We all have our favorite escapes, our favored bolt holes. The places we go when we can’t stand being where we have to be. My list includes cities; (New Orleans, San Francisco, Asheville) as well as wilderness havens (Yosemite, northern New Mexico, the mountains of western North Carolina). Most importantly I seek places where I can get far from the maddening crowd. Places which offer the solace of either anonymity and or wilderness. Places without Five Guys, Maggie Moo’s, or, God forbid, Olive Gardens; or at least somewhere which offers some reasonable escape from such soulless corporate slums.
Ideally, I crave a place where I can spend five minutes without being subjected to someone loudly braying into a cell phone; though, I’m not sure any such place exists in America any longer.
America’s national parks remain one of America’s greatest treasures; and, at the right time of year, some of America’s greatest refuges. They can be, the perfect place to regain your sanity.
At this time of year, I think a lot about Zion National Park, a place I’ve visited maybe a half dozen times in the last twenty years. Like most of the great parks, Zion is located in the great western expanses. Specifically, Zion is in southern Utah, just north of the vast and stupidly beautiful four corners region. It’s red rock country not far from St George. Utah.
As the fine folks at National Geographic note, the park is unique for many reasons “ At the intersection of three separate ecosystems, Zion has a variety of plants—more than 900 species—not found anywhere else in Utah. The 287.4-foot-long Kolob Arch, perched high on a canyon wall in the park’s backcountry, is one of the world’s largest freestanding natural arches.”
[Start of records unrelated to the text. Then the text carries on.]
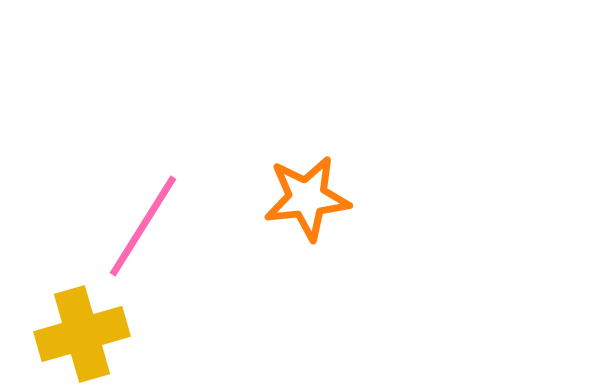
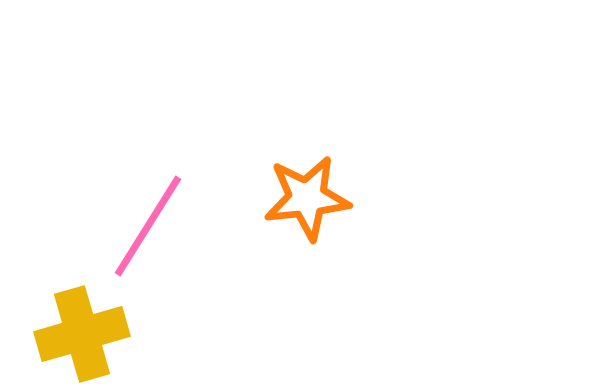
pink line: moved 5 px right
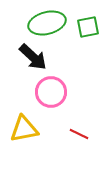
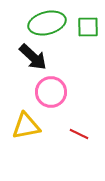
green square: rotated 10 degrees clockwise
yellow triangle: moved 2 px right, 3 px up
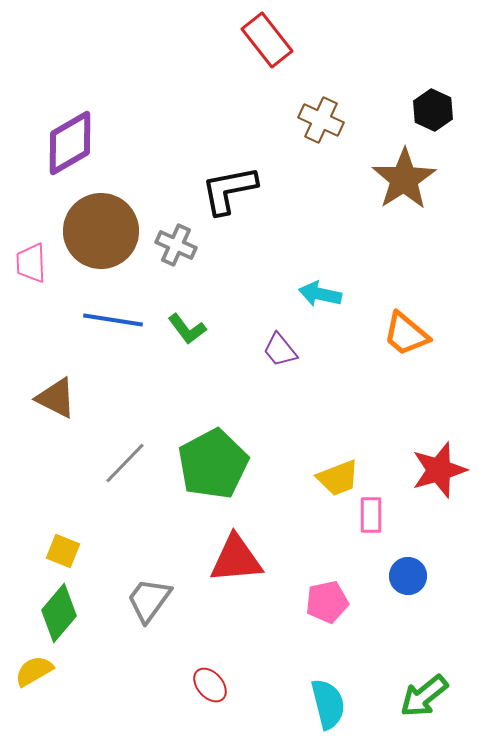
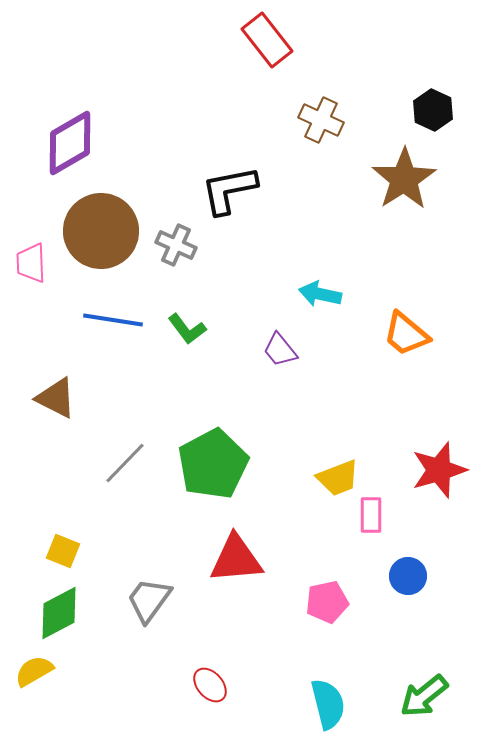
green diamond: rotated 22 degrees clockwise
More than anything, Zion is a wild weird collection of landscapes. There are towering cliffs and mesas; small flowing rivers and streams; and wide open desert spaces. There’s a little bit of everything, consider this: According to the USPS, “Almost 12,000 years ago Zion’s first peoples, who are now almost invisible, tracked mammoth, giant sloth, and camel across southern Utah.”
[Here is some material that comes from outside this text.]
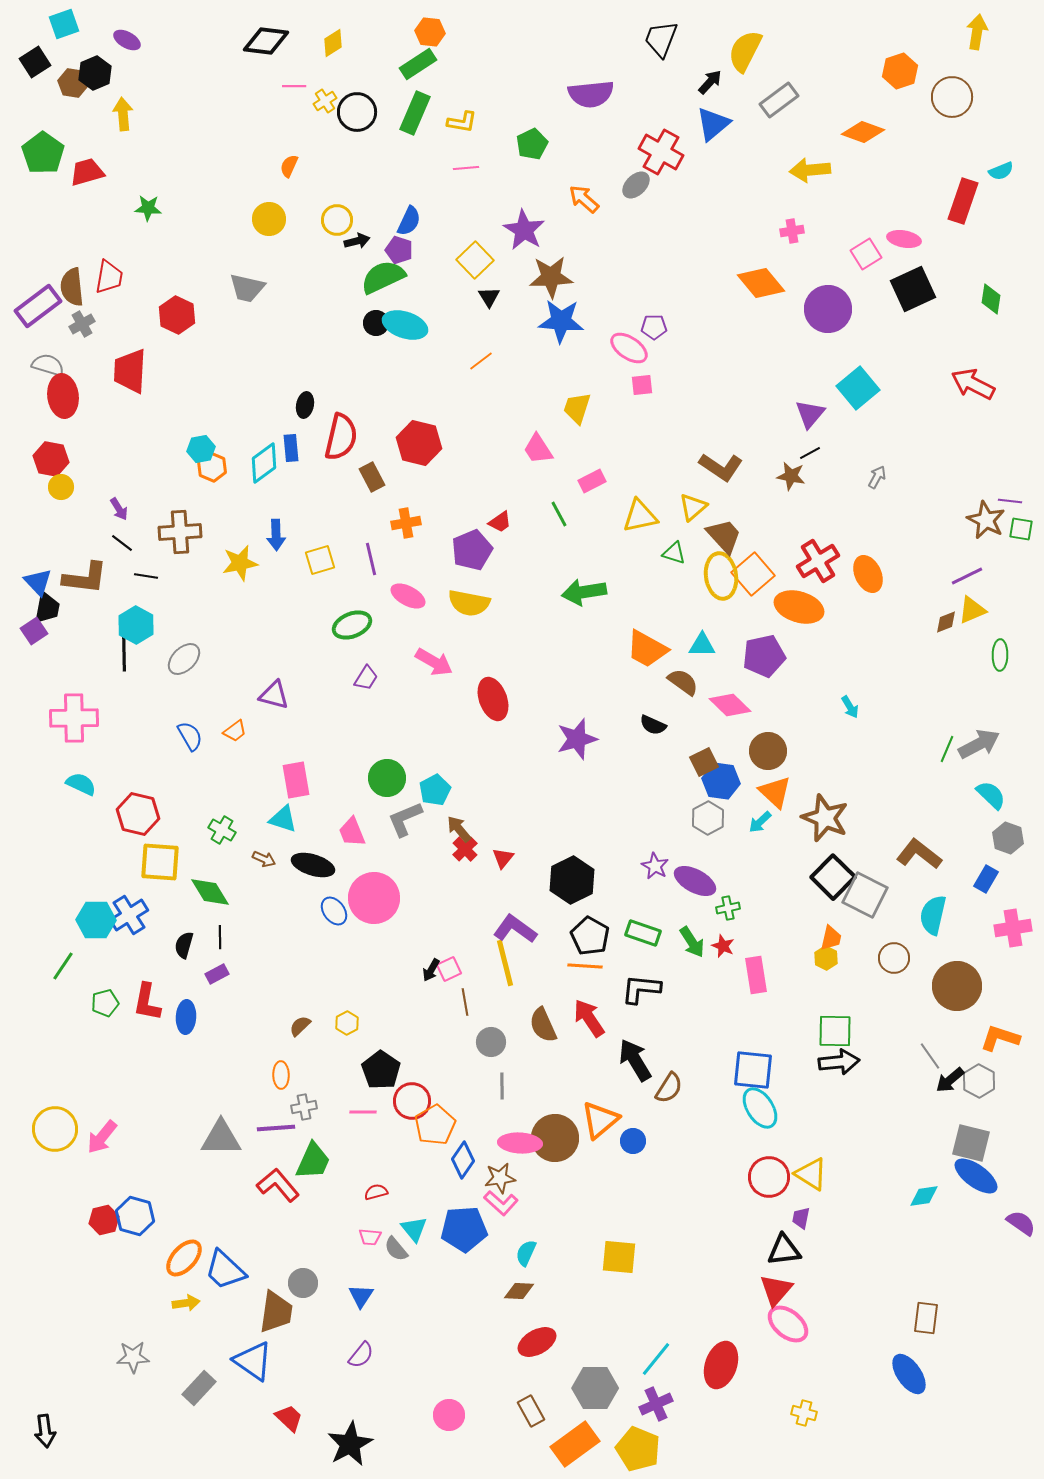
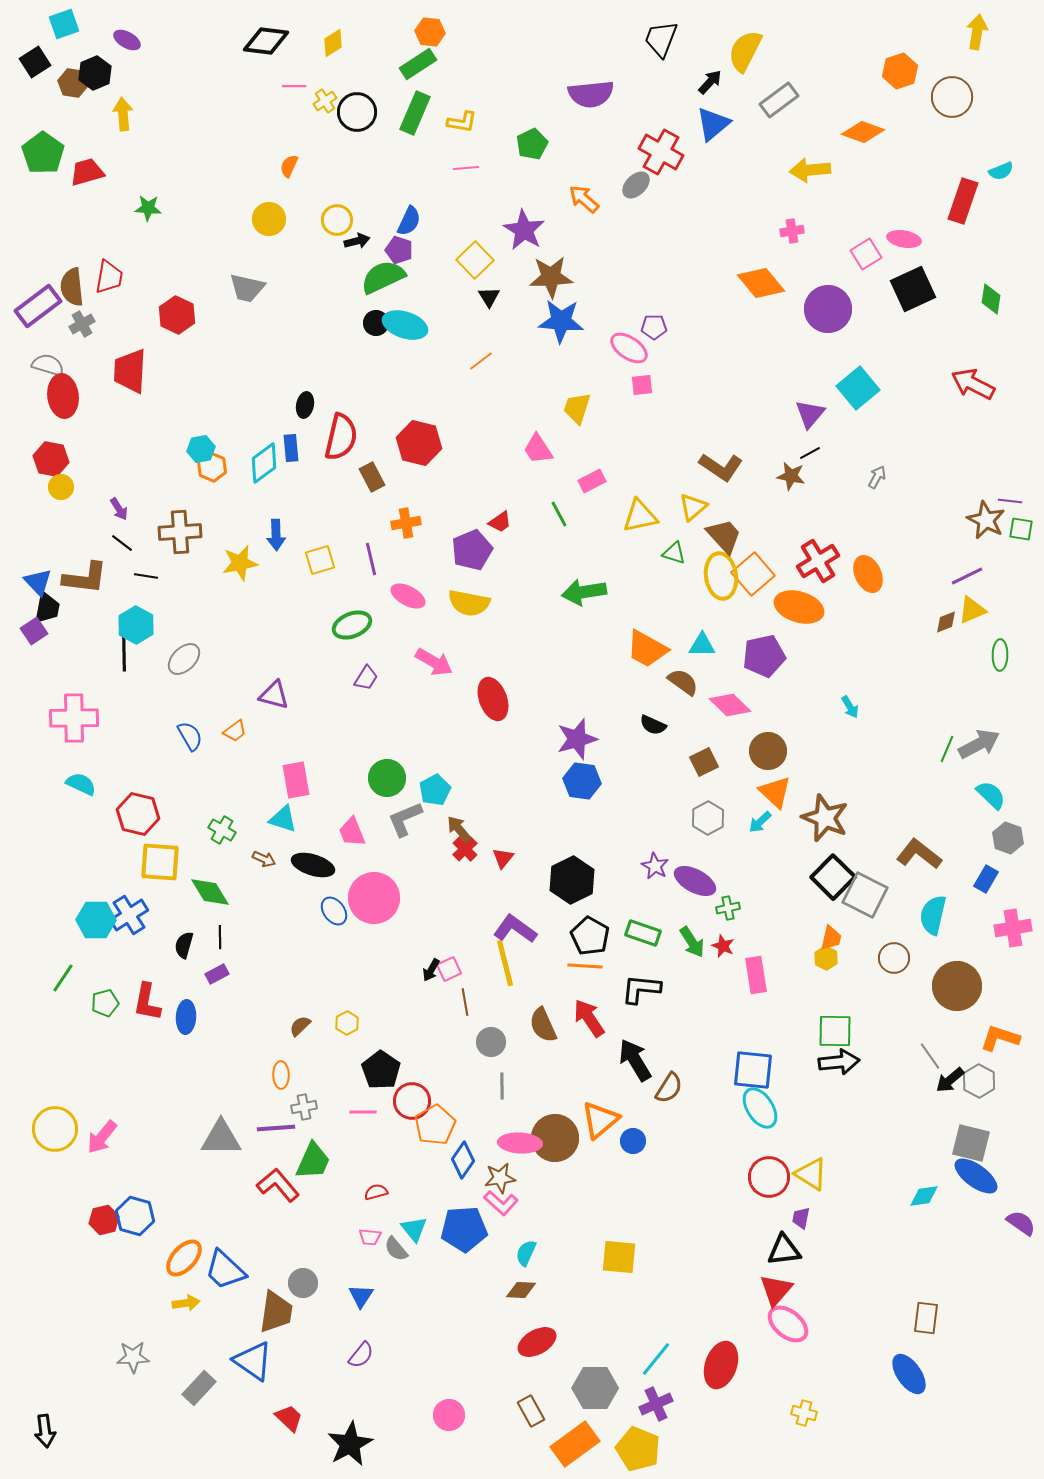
blue hexagon at (721, 781): moved 139 px left
green line at (63, 966): moved 12 px down
brown diamond at (519, 1291): moved 2 px right, 1 px up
See? It’s always been a weird and wild place.
The park is divided into a southern- home to Zion Canyon; and a northern section which is known as the Kolob Canyons section . Mostly people visit and frolic in the southern part of the park. There’s not nearly as much in the way of amenities in the north though it’s only 42 miles from Zion to Kolob Canyon.
At Kolob, there are no campgrounds, but there is back country hiking. And though Kolob boasts few facilities, there are some spectacular vistas and wonderful hikes.
For me, there are many reasons to go to Zion- the great hikes at both ends of the park, a beautiful Lodge, and spectacular drives through the Park, especially over Route 9 which travels south to east through the heart of the park and which contains spectacular views of the many towering rock formations and mesas which make the park so famous. But mostly Zion has always been, for me, about the Virgin River.
The Virgin, at most times of the year, is a small river which cuts through the 16 mile long Zion Canyon. It winds its way between the great sandstone walls which line the river. Those walls of Navajo Sandstone, some of which are fantastically and variously colored; have been polished marble smooth by thousands of years of flash flood and deluges; and they grow higher and higher above the river the further you hike up the canyon.
The walls not only climb in height, but they also begin to narrow above the river- thus the name of the hike into the canyon-The Narrows. As you hike up the river- and for much of the Narrows hike the river is the trail- one has the unmistakable sensation of being swallowed by the land.
Eventually the walls close, save for a small gap of sky hundreds of feet above your head. Suddenly you understand why this place is like no other.
I once fled a convention in Las Vegas in order to Hike the Narrows. It was a 350 mile drive, round trip, and I only had a single day. I drove to the Park, hiked as much of the Narrows as time would allow, and then retreated to Vegas, driving back across the desert at 100 miles an hour, stereo blaring, the desert wind flowing through the open windows. I came upon Vegas at midnight, a brilliant distant slash of light gleaming across the vast dark desert valley.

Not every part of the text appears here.